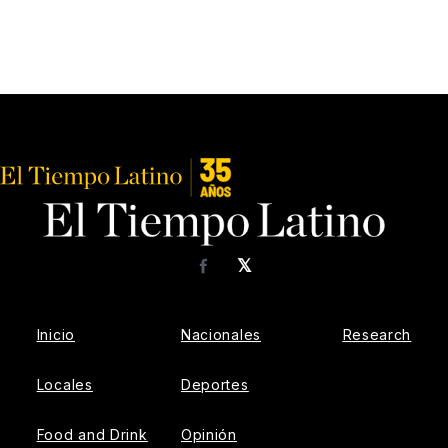
𝕏
Facebook
Inicio
Nacionales
Research
Locales
Deportes
Food and Drink
Opinión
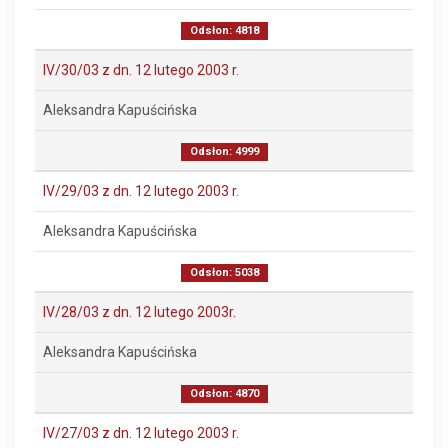
Odsłon: 4818
IV/30/03 z dn. 12 lutego 2003 r.
Aleksandra Kapuścińska
Odsłon: 4999
IV/29/03 z dn. 12 lutego 2003 r.
Aleksandra Kapuścińska
Odsłon: 5038
IV/28/03 z dn. 12 lutego 2003r.
Aleksandra Kapuścińska
Odsłon: 4870
IV/27/03 z dn. 12 lutego 2003 r.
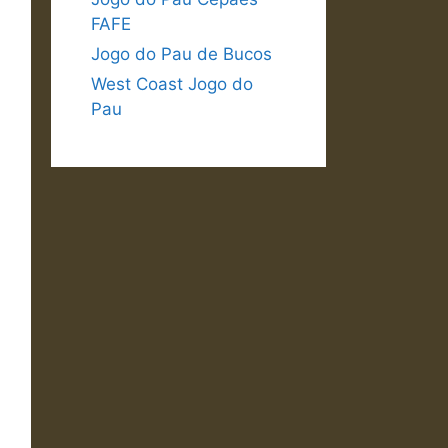
FAFE
Jogo do Pau de Bucos
West Coast Jogo do
Pau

WHAT THE TASK REQUIRES ->
As you read the records above, find each line that contains "Odsłon" and copy it.

RESULT FOR THIS TASK ->
Odsłon: 4818
Odsłon: 4999
Odsłon: 5038
Odsłon: 4870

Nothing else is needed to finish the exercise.